Enhanced scheduler decisions can be customized to consider characteristics of remote queues before forwarding a job. Remote queue attributes such as queue priority, number of preemptable jobs, and queue workload are sent to the submission scheduler. The decisions made by the scheduler, based on this information, depend on the setting of MC_PLUGIN_SCHEDULE_ENHANCE in lsb.params.
Queue workload and configuration is considered in conjunction with remote resource availability (MC_PLUGIN_REMOTE_RESOURCE=Y is automatically set in lsf.conf).
The submission cluster receives up-to-date information about each queue in remote clusters. This information is considered during job forwarding decisions.

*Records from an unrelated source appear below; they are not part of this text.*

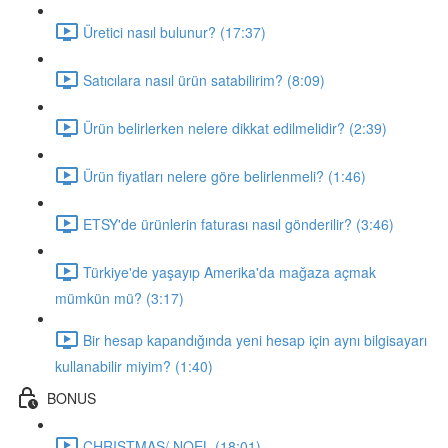
Üretici nasıl bulunur? (17:37)
Satıcılara nasıl ürün satabilirim? (8:09)
Ürün belirlerken nelere dikkat edilmelidir? (2:39)
Ürün fiyatları nelere göre belirlenmeli? (1:46)
ETSY'de ürünlerin faturası nasıl gönderilir? (3:46)
Türkiye'de yaşayıp Amerika'da mağaza açmak
mümkün mü? (3:17)
Bir hesap kapandığında yeni hesap için aynı bilgisayarı
kullanabilir miyim? (1:40)
BONUS
CHRISTMAS/ NOEL (18:01)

Queue information is collected by the submission cluster when MC_PLUGIN_SCHEDULE_ENHANCE (on the submission cluster) is set to a valid value. Information is sent by each execution cluster when MC_PLUGIN_UPDATE_INTERVAL (on the execution cluster) is defined, and the submission cluster is collecting queue information.
Some jobs may be forwarded between counter update intervals. The submission scheduler increments locally stored counter information as jobs are forwarded, and reconciles incoming counter updates to account for all jobs.
The following counter information is collected for each queue:
total slots: The total number of slots (on all hosts) jobs are dispatched to from this queue. This includes slots on hosts with the status ok, and with the status closed due to running jobs.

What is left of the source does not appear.